The airport’s two passenger terminals are within easy walking distance of each other, but passengers travelling during winter should remember to be dressed for the occasion as “freezing” does not even begin to describe Siberian winters. Even a short walk between terminals or between your plane and a terminal will leave you chilled to the core.
Many of the airlines based at Irkutsk International Airport are Russian carriers or from neighbouring countries such as Mongolia and Tajikistan. One of the easiest ways to get a flight to Irkutsk International Airport is via Moscow, Beijing and Antalya in Turkey.
Irkutsk Airport is close to Lake Baikal, a UNESCO World Heritage Site and one of the world’s largest and deepest freshwater lakes. The airport is well located for passengers wishing to explore some of the sights of central Russia.
Ekaterinburg Koltsovo Airport is the fifth-largest international airport in Russia, and the largest regional airport. It serves as the main gateway to Siberia and Ural, both major business centres, and is close to the Trans-Siberian Railway, which has a station in Ekaterinburg.
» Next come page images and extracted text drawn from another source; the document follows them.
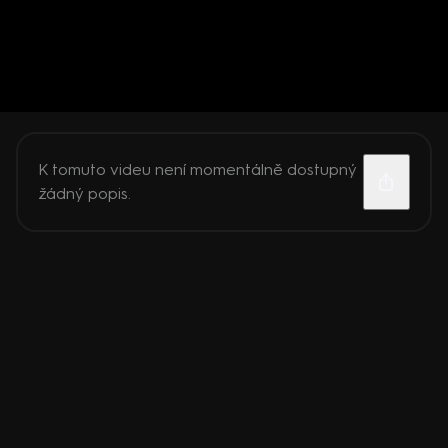
K tomuto videu není momentálně dostupný
žádný popis.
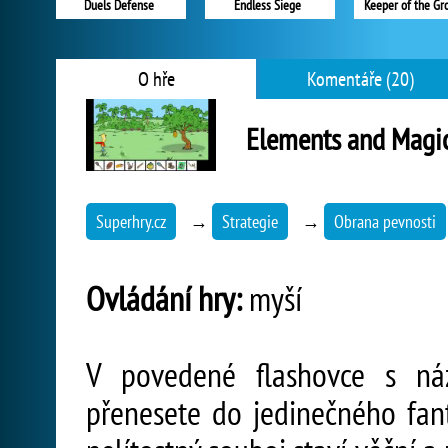
Duels Defense
Endless Siege
Keeper of the Gr
O hře
Komentáře (20)
Elements and Magi
Superhry.cz
→
Strategie
→
Obrana pevnosti
Ovládání hry:
myší
V povedené flashovce s n
přenesete do jedinečného fant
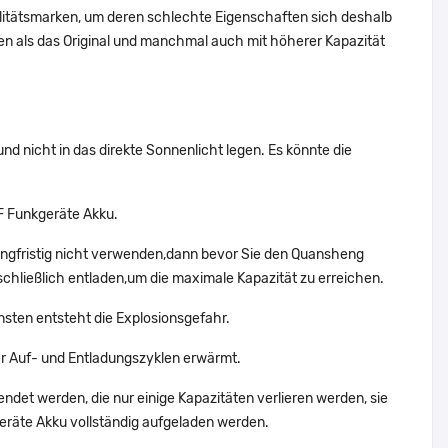
alitätsmarken, um deren schlechte Eigenschaften sich deshalb
n als das Original und manchmal auch mit höherer Kapazität
d nicht in das direkte Sonnenlicht legen. Es könnte die
F Funkgeräte Akku.
ngfristig nicht verwenden,dann bevor Sie den Quansheng
chließlich entladen,um die maximale Kapazität zu erreichen.
sten entsteht die Explosionsgefahr.
 Auf- und Entladungszyklen erwärmt.
ndet werden, die nur einige Kapazitäten verlieren werden, sie
räte Akku vollständig aufgeladen werden.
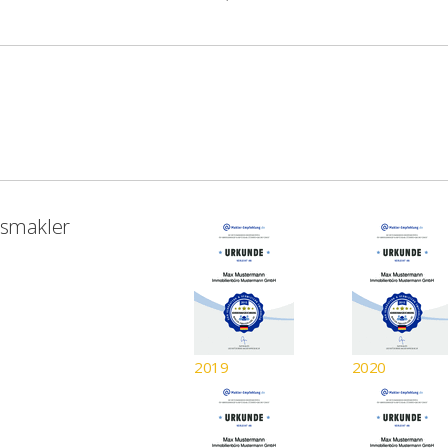
tsmakler
2019
2020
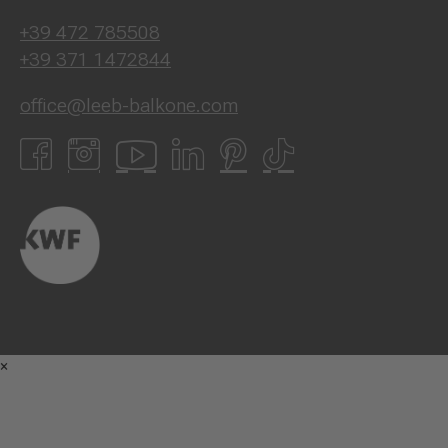
+39 472 785508
+39 371 1472844
office@leeb-balkone.com
×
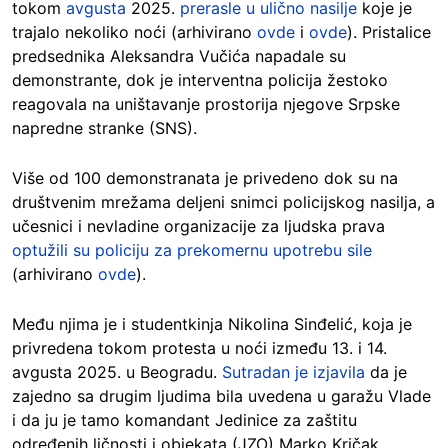
tokom
avgusta
2025.
prerasle u ulično nasilje
koje je
trajalo nekoliko noći (arhivirano
ovde
i
ovde
). Pristalice
predsednika Aleksandra Vučića napadale su
demonstrante, dok je interventna policija žestoko
reagovala na uništavanje prostorija njegove Srpske
napredne stranke (SNS).
Više od 100 demonstranata je privedeno dok su na
društvenim mrežama deljeni snimci policijskog nasilja, a
učesnici i nevladine organizacije za ljudska prava
optužili su policiju za prekomernu upotrebu sile
(arhivirano
ovde
).
Među njima je i studentkinja Nikolina Sinđelić, koja je
privredena tokom protesta u noći između 13. i 14.
avgusta 2025. u Beogradu.
Sutradan je izjavila
da je
zajedno sa drugim ljudima bila uvedena u garažu Vlade
i da ju je tamo komandant Jedinice za zaštitu
određenih ličnosti i objekata (JZO) Marko Kričak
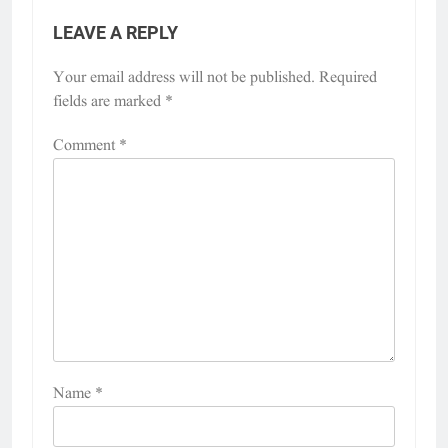
LEAVE A REPLY
Your email address will not be published.
Required
fields are marked
*
Comment
*
Name
*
Flights to Ekaterinburg Koltsovo Airport come from a number of cities across Russia, and a few in Europe and Asia.
Ekaterinburg is one of the largest cities in Russia, and is famous for its many theatres, libraries and museums. It’ll take 30–40 minutes to get into town, but if you can, it’ll be well worth exploring.
Ekaterinburg Koltsovo Airport has been renovated in recent years, and as it’s currently operating below its capacity of eight million passengers per year, you won’t need to queue for too long.
Flights to Russia have seen a 72% increase in demand compared to the previous year.